A Chinese man has been reunited with his kidnapped son after a 24-year search that saw him travel half a million kilometres across China on a motorbike, chasing tip-offs on the boy's whereabouts.
Guo Gangtang's son was just two years and five months old when he was abducted from in front of the family home in eastern Shandong province, where he was playing unattended.
Traffickers snatched the boy and sold him to a family in central China, the Ministry of Public Security said Tuesday.
Kidnapping and child trafficking became widespread in China from the 1980s, when the draconian one-child rule was enforced, and a cultural obsession with sons fuelled demand for abducted boys.
After years of searching, police told Guo on Sunday that a DNA test had confirmed that a 26-year-old teacher living in central Henan province was really Guo's long-lost son.

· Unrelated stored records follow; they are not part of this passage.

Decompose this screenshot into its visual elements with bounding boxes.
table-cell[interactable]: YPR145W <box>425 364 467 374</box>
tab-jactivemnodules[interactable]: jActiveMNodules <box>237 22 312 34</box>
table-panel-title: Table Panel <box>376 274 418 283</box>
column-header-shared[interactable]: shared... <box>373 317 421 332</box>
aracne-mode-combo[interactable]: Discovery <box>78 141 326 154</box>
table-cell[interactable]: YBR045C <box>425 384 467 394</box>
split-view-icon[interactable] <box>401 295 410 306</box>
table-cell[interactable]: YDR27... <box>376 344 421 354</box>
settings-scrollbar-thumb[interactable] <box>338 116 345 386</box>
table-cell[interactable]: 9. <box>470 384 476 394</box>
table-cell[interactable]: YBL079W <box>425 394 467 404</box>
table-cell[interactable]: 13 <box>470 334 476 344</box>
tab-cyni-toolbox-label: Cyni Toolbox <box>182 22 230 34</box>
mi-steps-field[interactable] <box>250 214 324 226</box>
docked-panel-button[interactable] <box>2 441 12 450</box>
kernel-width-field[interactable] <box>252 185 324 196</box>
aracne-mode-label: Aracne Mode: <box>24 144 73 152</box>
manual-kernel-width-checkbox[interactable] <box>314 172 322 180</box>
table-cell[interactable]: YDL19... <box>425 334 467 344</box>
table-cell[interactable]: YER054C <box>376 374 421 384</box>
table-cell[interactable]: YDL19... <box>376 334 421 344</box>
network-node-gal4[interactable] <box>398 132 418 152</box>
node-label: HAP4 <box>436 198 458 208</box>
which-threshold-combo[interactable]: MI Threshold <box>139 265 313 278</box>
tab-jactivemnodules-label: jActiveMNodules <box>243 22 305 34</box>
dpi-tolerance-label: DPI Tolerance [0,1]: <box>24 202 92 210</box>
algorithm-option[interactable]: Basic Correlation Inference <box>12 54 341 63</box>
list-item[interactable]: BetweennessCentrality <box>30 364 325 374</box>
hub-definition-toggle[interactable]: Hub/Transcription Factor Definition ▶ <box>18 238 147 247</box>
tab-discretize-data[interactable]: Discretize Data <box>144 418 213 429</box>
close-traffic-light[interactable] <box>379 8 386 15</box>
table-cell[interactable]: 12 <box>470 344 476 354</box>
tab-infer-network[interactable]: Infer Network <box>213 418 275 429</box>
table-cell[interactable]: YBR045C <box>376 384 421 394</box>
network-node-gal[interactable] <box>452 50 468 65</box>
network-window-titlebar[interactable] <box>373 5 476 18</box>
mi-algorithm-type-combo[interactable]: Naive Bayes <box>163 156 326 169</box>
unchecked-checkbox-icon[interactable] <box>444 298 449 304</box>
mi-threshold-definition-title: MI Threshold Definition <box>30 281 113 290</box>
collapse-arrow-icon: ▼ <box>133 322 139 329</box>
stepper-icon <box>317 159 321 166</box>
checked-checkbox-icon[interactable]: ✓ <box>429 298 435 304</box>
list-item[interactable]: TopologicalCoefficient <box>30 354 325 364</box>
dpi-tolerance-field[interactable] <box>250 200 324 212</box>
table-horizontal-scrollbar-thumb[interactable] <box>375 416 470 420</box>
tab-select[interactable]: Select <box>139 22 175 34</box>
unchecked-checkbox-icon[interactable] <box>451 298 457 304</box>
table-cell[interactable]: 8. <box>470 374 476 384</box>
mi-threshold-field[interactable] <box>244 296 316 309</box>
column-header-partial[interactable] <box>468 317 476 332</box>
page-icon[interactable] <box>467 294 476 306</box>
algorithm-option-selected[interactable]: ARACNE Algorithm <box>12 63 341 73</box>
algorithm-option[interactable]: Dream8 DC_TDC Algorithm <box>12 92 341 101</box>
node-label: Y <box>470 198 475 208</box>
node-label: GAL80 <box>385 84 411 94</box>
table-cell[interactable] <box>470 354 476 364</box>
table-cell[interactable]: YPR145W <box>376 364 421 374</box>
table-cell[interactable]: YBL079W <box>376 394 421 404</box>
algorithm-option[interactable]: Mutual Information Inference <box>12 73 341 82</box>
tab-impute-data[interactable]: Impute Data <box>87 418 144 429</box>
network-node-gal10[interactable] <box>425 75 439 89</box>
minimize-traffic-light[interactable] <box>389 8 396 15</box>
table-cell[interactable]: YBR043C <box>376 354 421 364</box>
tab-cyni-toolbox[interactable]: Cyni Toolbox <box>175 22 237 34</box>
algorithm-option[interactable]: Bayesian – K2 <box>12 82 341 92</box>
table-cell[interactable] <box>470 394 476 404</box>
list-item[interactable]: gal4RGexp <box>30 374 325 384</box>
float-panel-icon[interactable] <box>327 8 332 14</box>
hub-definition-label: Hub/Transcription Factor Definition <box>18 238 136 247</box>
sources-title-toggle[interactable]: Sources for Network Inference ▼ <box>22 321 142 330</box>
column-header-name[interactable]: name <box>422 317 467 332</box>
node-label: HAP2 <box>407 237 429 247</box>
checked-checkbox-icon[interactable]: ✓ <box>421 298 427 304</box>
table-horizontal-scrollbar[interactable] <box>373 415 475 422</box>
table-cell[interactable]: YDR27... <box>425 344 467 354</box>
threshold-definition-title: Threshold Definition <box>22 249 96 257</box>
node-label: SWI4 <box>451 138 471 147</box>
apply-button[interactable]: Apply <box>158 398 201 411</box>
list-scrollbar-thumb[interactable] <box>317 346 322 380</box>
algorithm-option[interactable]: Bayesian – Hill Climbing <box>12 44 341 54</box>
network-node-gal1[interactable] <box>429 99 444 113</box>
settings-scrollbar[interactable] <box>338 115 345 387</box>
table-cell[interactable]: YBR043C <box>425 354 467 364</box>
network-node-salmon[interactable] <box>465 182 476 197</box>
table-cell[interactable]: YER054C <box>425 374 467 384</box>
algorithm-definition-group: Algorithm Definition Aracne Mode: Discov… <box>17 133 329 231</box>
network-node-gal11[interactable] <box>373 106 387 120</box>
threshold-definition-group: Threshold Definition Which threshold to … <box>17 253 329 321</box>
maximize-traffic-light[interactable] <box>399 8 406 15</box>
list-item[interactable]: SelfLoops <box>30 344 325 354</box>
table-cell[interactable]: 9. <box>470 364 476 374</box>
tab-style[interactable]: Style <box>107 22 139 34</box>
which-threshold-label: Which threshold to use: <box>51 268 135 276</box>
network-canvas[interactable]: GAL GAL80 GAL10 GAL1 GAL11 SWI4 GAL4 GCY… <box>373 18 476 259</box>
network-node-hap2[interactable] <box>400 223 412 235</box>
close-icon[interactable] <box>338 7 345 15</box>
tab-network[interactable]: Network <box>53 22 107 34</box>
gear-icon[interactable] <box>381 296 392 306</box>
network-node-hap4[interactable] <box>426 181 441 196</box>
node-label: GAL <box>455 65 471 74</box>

Guo is seen sobbing into his palms while his wife hugs their son, Guo Zhen, during a reunion event in a photo released Tuesday by the public security ministry.
"Now that the child has been found, everything can only be happy from now on," Guo said through tears in a video released by the state-run China News Service.
After his son was abducted in 1997, then 27-year-old Guo quit his job and criss-crossed the country on a motorbike with large flags bearing his son's photo tied to the back.
His 500,000-kilometre crusade -- that included battling highway robbers, sleeping under bridges and even begging when his money ran out -- inspired the 2014 Chinese blockbuster "Lost and Love".
Over the years, Guo has helped seven other families find their lost children and raised awareness about child trafficking -- still a taboo topic in China.
Guo told reporters that he had earlier visited the city where his son grew up, to help another father find his kidnapped boy.
Two suspects linked to the case have been arrested, state-run Global Times reported. Police did not offer details about the family that had purchased Guo's son.
News of the high-profile reunion triggered an outpouring of emotion on social media with over nine million views.
"Parents never give up on their children! Guo's struggle shows the depth of a father's love," one user wrote on Weibo.
Since launching a DNA database of missing families in 2016, police say they have helped more than 2,600 individuals kidnapped as children -- some over 60 years ago -- to find their biological parents, the public security ministry said.